Rencontre : Renaud Gigord, harpiste, violoncelliste, pianiste. Musicien et concertiste éblouissant

Il habite Courthézon, près d’Orange. Quand on écoute cet artiste, qu’il joue du piano, de la harpe ou du violoncelle, on est immédiatement saisi par l’intensité de son jeu, son ingéniosité, son inventivité, sa sensibilité. Renaud Gigord est un musicien lumineux, un concertiste aguerri, qui garde au cœur son âme d’enfant.


C’est cette fraicheur, cet enthousiasme, cette passion, qui font de ce musicien un artiste rare. Ce n’est pas la muse Terpsichore qui vient à l’esprit quand Renaud Gigord pince les cordes de sa harpe avant de les replier pour ne pas les blesser, c’est la splendeur des cerisiers du Japon, la beauté éphémère de ses fleurs suspendues au fragile fil de leur destin.
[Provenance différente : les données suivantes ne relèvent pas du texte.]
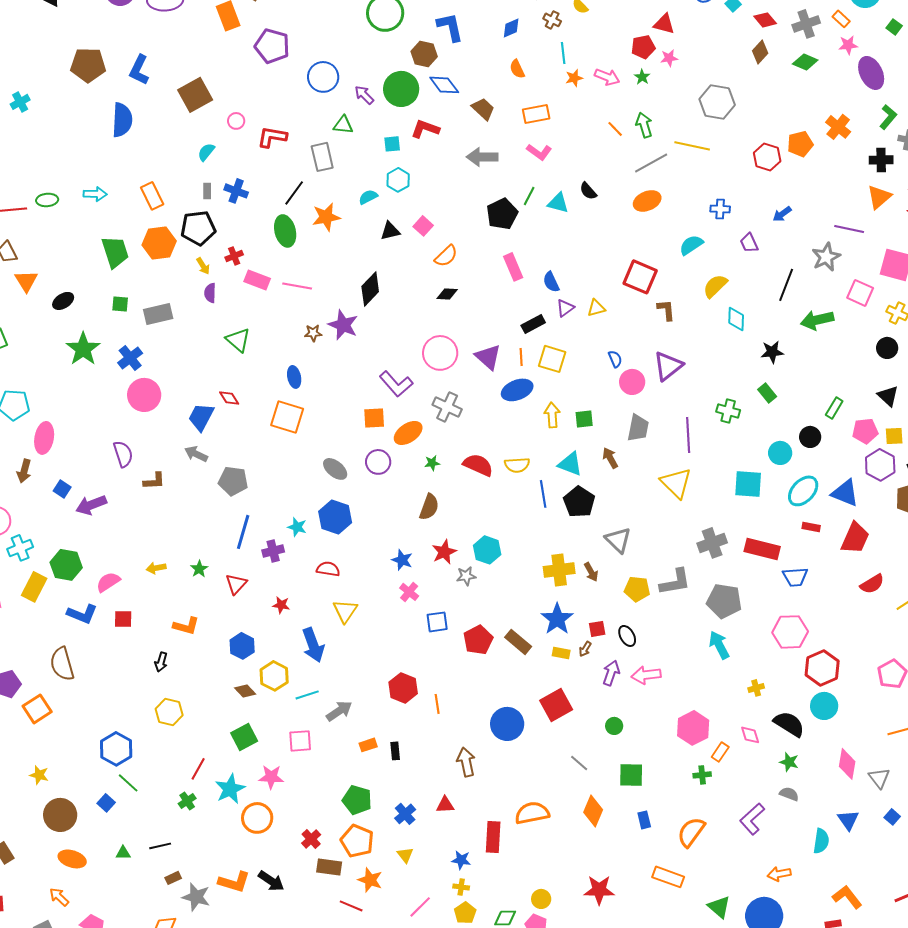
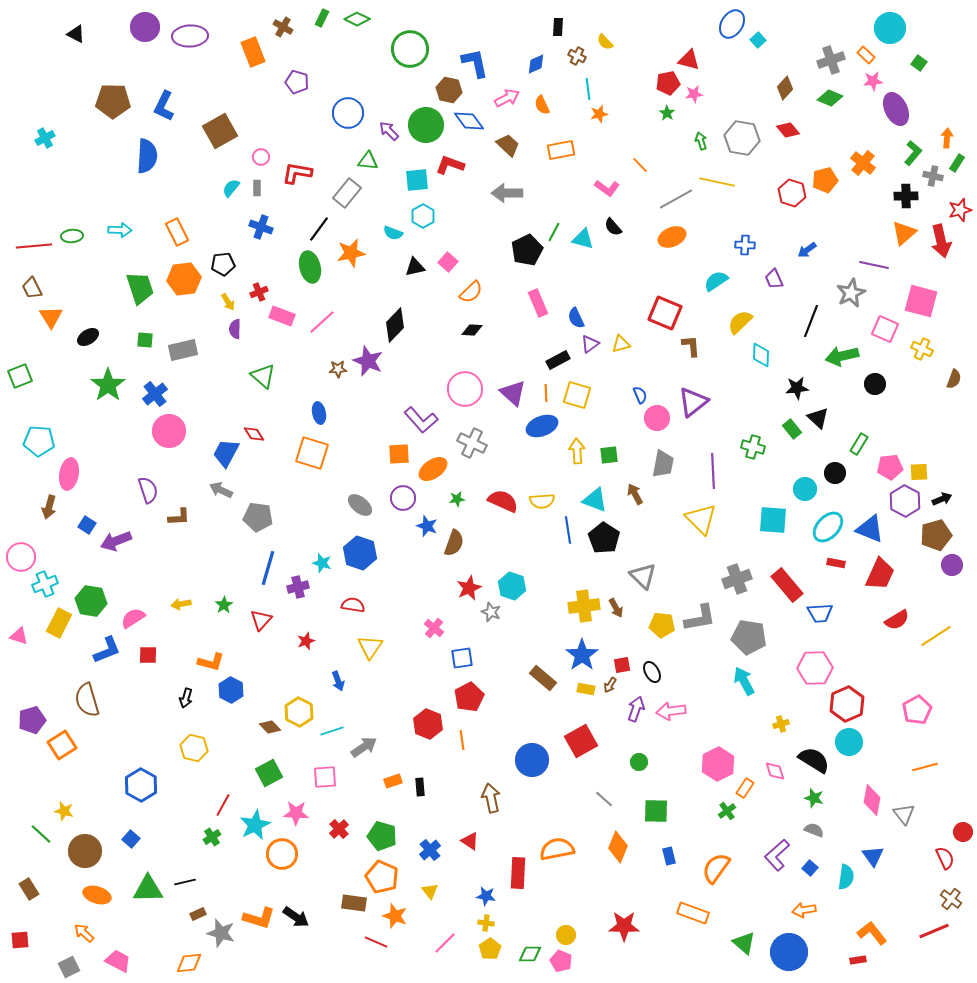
red diamond: (765, 20) -> (788, 130), moved
purple pentagon: (272, 46) -> (297, 82), size x0.7
pink arrow: (607, 77) -> (507, 98), moved, turned -50
green arrow: (644, 125) -> (701, 141), moved, size x0.7
cyan square: (392, 144) -> (417, 180), size x1.4
pink L-shape: (539, 152) -> (607, 188), moved
gray rectangle: (322, 157) -> (347, 193), turned 52
gray rectangle: (207, 191) -> (257, 188), moved
cyan semicircle: (368, 197) -> (393, 233), turned -132
black pentagon: (198, 228) -> (223, 264), size x0.7
pink line: (297, 286) -> (322, 322), turned -52
black circle: (887, 348) -> (875, 384), moved
black triangle: (888, 396) -> (818, 418), moved
red rectangle: (762, 549) -> (787, 585), turned 36
blue star: (402, 560) -> (427, 526), moved
gray star: (466, 576) -> (491, 612), turned 30
red star: (281, 605) -> (306, 641), turned -30
blue L-shape: (82, 614) -> (107, 650), turned -44
red pentagon: (478, 640) -> (469, 697), moved
blue arrow: (313, 645) -> (338, 681), size x0.6
blue hexagon: (242, 646) -> (231, 690), moved
green cross: (702, 775) -> (727, 811), turned -30
green line: (128, 783) -> (41, 834), moved
red triangle: (445, 805) -> (470, 841), turned 36
blue square: (892, 817) -> (810, 868), moved
red cross: (311, 839) -> (339, 829), moved
green triangle: (123, 853) -> (148, 889), size x2.0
Si le violoncelle a une ‘âme’, petite pièce d’épicéa, c’est celle du musicien que transmettent les notes longues et vibrantes. Quand Renaud Gigord, avec délicatesse, s’empare de ses trois instruments fétiches, c’est un mélange d’émotions qui s’exprime, la vie, avec ses moments sombres et d’autres heureux. Renaud Gigord possède le talent des artistes inspirés, la clarté des gens ‘vrais’.

Un artiste lumineux

Renaud Gigord suit un parcours musical pianistique dès l’âge de 7 ans, à Carpentras. Il se tourne ensuite vers le violoncelle à Marseille et Versailles où il obtient une médaille d’or à l’unanimité et félicitations du jury, ainsi qu’un premier prix de perfectionnement. Harpiste celtique et classique, il étudie la harpe avec Elizabeth Fontan-Binoche à Nice. Depuis 2004, il enseigne les trois instruments dans plusieurs écoles de musiques. Il se produit régulièrement en concert, en soliste ou avec des partenaires prestigieux.
Nous l’avons rencontré.

Danielle Dufour-Verna/ Projecteur TV – Bonjour Renaud Gigord. Pouvez-vous vous présenter à nos lecteurs ?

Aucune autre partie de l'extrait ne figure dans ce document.